Which of the lines below include "requisitos"? Each one should be copied out.

_ _ _

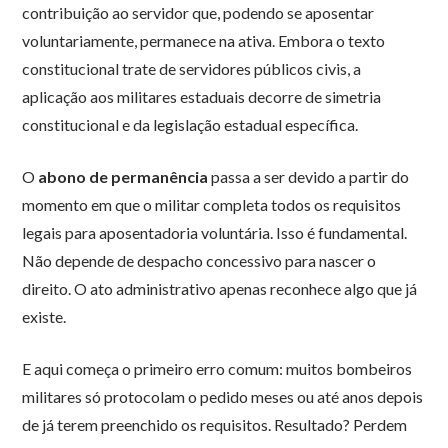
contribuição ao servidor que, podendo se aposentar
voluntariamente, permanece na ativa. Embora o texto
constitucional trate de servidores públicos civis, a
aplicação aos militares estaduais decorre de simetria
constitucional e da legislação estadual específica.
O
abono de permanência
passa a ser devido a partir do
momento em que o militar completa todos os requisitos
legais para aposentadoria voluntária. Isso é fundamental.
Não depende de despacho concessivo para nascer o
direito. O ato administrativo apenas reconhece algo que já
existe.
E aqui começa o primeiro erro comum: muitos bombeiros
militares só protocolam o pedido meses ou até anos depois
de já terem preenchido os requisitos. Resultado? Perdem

_ _ _

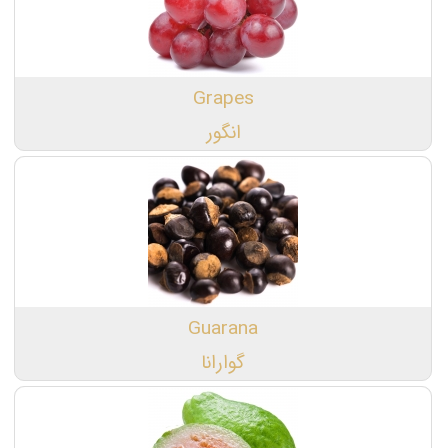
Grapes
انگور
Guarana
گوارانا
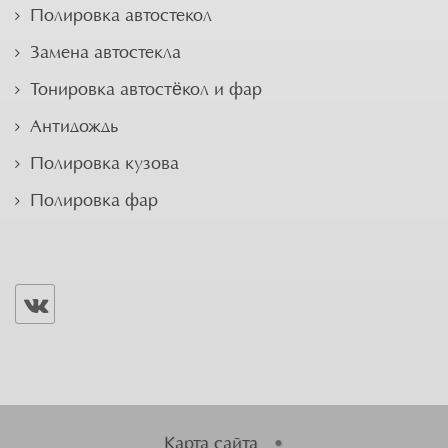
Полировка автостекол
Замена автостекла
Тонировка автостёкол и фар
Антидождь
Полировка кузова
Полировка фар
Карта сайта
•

_ _ _

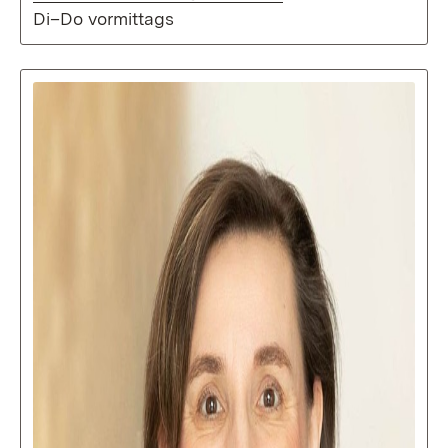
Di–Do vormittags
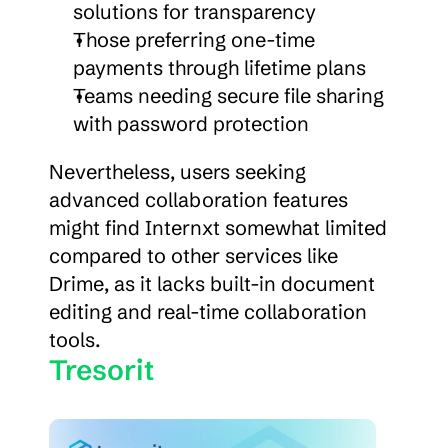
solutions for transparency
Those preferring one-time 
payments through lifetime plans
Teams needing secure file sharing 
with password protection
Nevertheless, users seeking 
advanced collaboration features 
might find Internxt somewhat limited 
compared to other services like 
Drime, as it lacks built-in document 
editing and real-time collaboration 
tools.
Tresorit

_ _ _

Answer for the task:
momento em que o militar completa todos os requisitos
de já terem preenchido os requisitos. Resultado? Perdem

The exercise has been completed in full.